The endless learning process took the now forty-five year old Italian to winning races last year.
– There was a small problem already the beginning of the season. I fell and my wrist was absolutely crushed, see, Bussei says as he started to unwind the broad white plaster stopping halfway.
– It is very ugly, I won`t take it off more than this. I need several operations before the season, but I didn’t want to have it operated during the season. Even so I had to skip two races. I still came third in the championship this way. I like supermoto racing; I have my own small team, two motorcycles and a mechanic. It is good with us two, we don’t need anyone else, Bussei says.
It is not by chance that he had received the nickname “Outlaw racer”, as his unorthodox visions have helped changed the sport.
– In Supermoto circles many people didn’t understand that on the asphalt portions of the track there is no faster way than putting your knee down, like in road racing. I am not good at dangling my leg anyway, so I adopted this style, Bussei says.
He adds he didn’t want to convince anyone of the superiority of his method. During the years, however, other racers saw that Bussei had a point and started adopting his style.
Bussei is driven by the same fanaticism as all motorcycle racers: going around a track as fast as possible and winning everyone, regardless of the circumstances and excluding the disturbing factors of the world.
He could perhaps travel in his private airplane, but he still modestly pushes his motorcycle, a two-stroke Honda 500 prepared for ice racing, out of a silver Fiat lorry in the Italian Alps before the Snow Quake race.

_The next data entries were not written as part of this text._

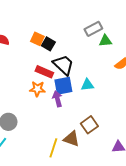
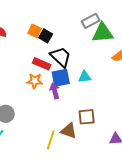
green triangle: (105, 41) -> (103, 33), size x1.6
brown square: (89, 125) -> (87, 117), turned 30

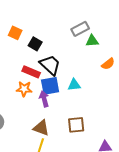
orange square: (35, 31) -> (15, 33), moved
green triangle: (103, 33) -> (92, 41), size x0.6
brown triangle: (69, 131) -> (41, 128), moved

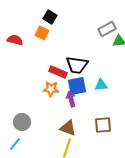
black square: (35, 44) -> (50, 17), moved
black trapezoid: (50, 65) -> (77, 65), turned 145

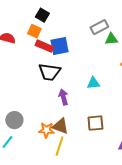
black trapezoid: (77, 65) -> (49, 72), moved
red rectangle: (58, 72) -> (44, 46), moved
blue square: (77, 86) -> (59, 46), moved
orange star: (51, 89) -> (46, 130), moved

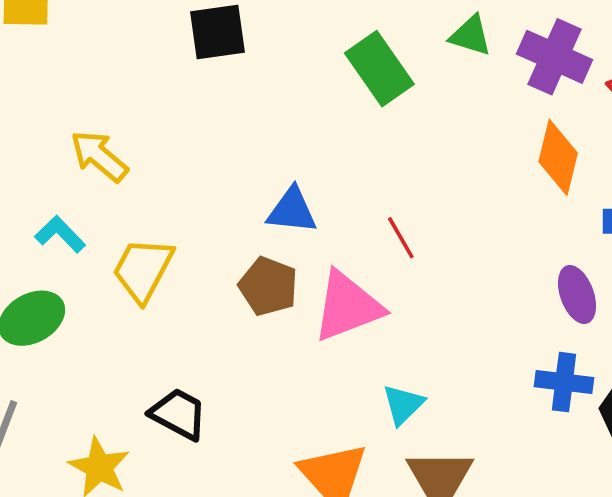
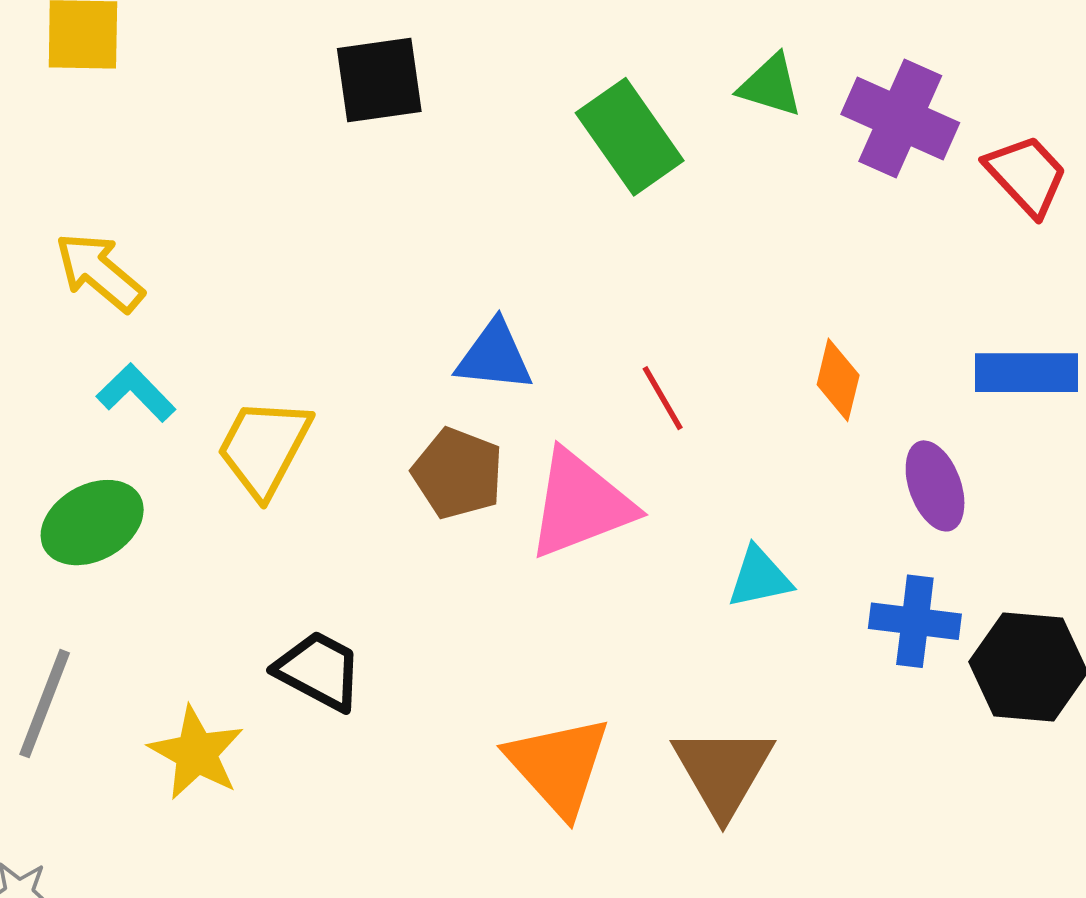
yellow arrow: (99, 156) -> (99, 272), moved
orange diamond: (558, 157) -> (838, 380), moved, size x0.7
cyan triangle: (403, 405) -> (759, 577), moved, turned 33

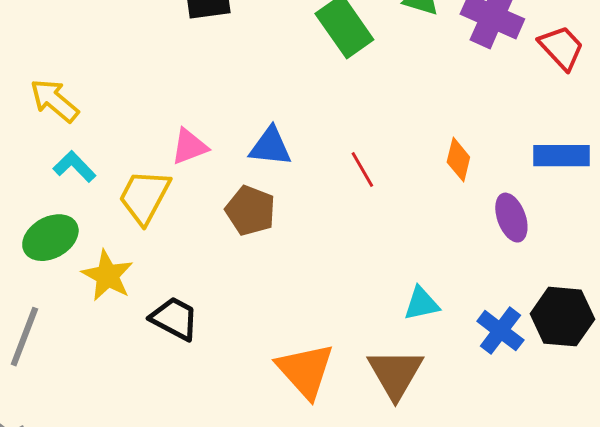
pink triangle: (580, 504) -> (189, 147), moved, size x0.6
cyan triangle: (759, 577) -> (421, 304), moved
blue cross: (915, 621) -> (500, 331), moved, turned 30
yellow star: (196, 753) -> (107, 276), moved

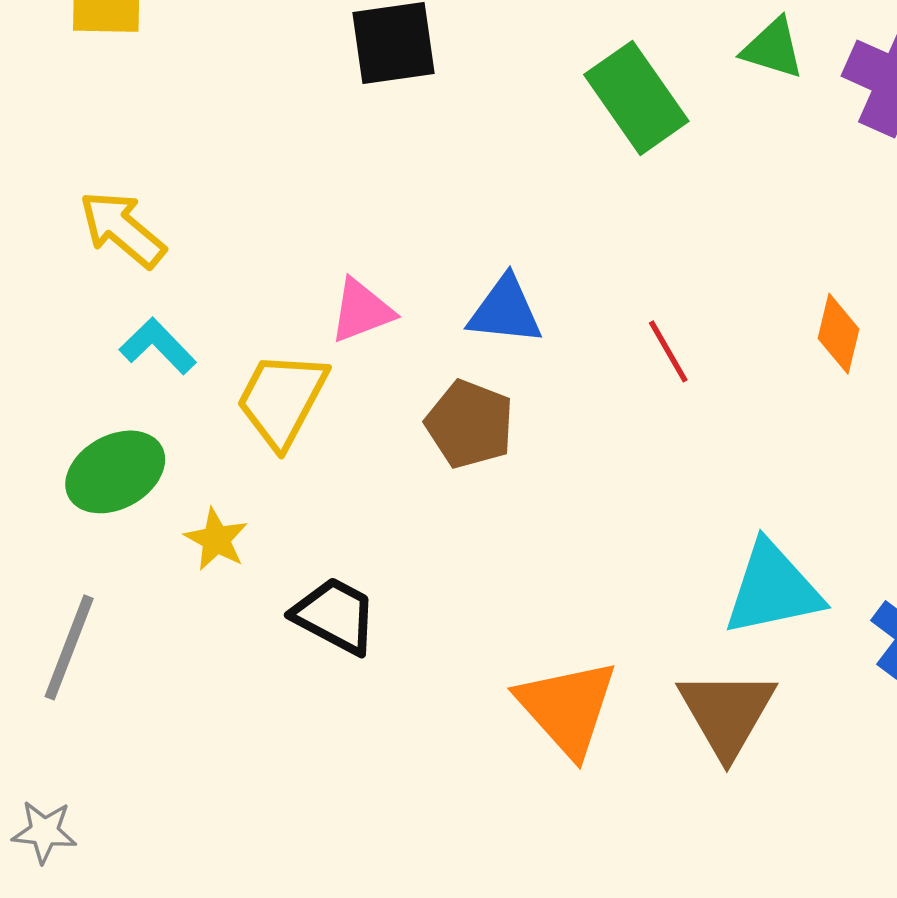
yellow star: (107, 276) -> (216, 539), size x0.7
cyan triangle: (421, 304) -> (773, 589), size x1.6

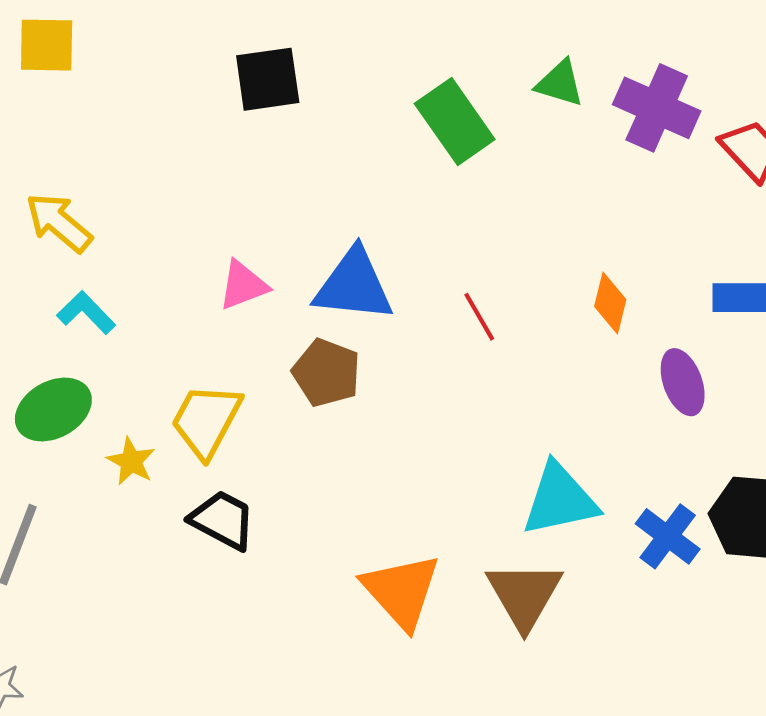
blue triangle: (505, 311) -> (354, 285), size x1.4
yellow trapezoid: (282, 399) -> (206, 420), moved

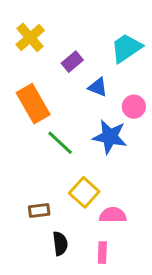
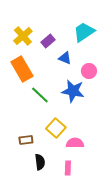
yellow cross: (30, 37) -> (23, 36), moved

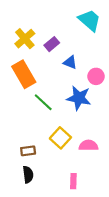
cyan trapezoid: (84, 32) -> (90, 20), moved, turned 75
pink semicircle: (75, 143) -> (88, 145), moved
black semicircle: (40, 162) -> (28, 175), moved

– I don’t like luxury; I have always hated hotels, airplanes and pompousness. I sleep in a car, mostly also with the family, and try to travel to places where you don’t need to fly. I regularly drive to the races too. I don’t have a separate truck for this purpose and I always use the public showers. If there is no hot water, I shower in cold water, Bussei says.
There was a problem with the Honda and it wouldn’t start before the practice session. Giovanni finally received a few minutes track time in the qualification and won the Snow Quake grand final in the evening. One was able to see in all his movements that he is playing in a different league. Still, the days, when he considered himself above all a racer, are over.
– Today I mainly consider myself to be a father. During the day I take care of the business matters and racing is only a hobby for me, Bussei says.
The family man has two sons, they are not racing and there’s no pressure to do so. At least not yet.
– I don’t want them to start too early, therefore we have an unspoken rule: young boys ride a bicycle and motorbikes are only for big boys. We don’t really even talk about motorcycles at home, Bussei says.
I finally asked about his fringed leather suit, which reminds of the legends the old west.
– It was not my idea. My friend, Michele Lupi thought of it. At that time he worked as editor in chief of the Rolling Stone magazine and I sometimes worked for him. After I had returned from the United States, he thought it would look real great if I used such gear, Bussei says.
He remembers hating the idea at first, as he felt it made him look like a clown. His mind was changed as he realized a lot of people remembered him because of the fringed suit.
Regarding the flowers on his helmet, the story is completely different.
– I had a sister called Margherita, who died very young. I commemorate her through the flowers painted on my helmet, this way she is always with me.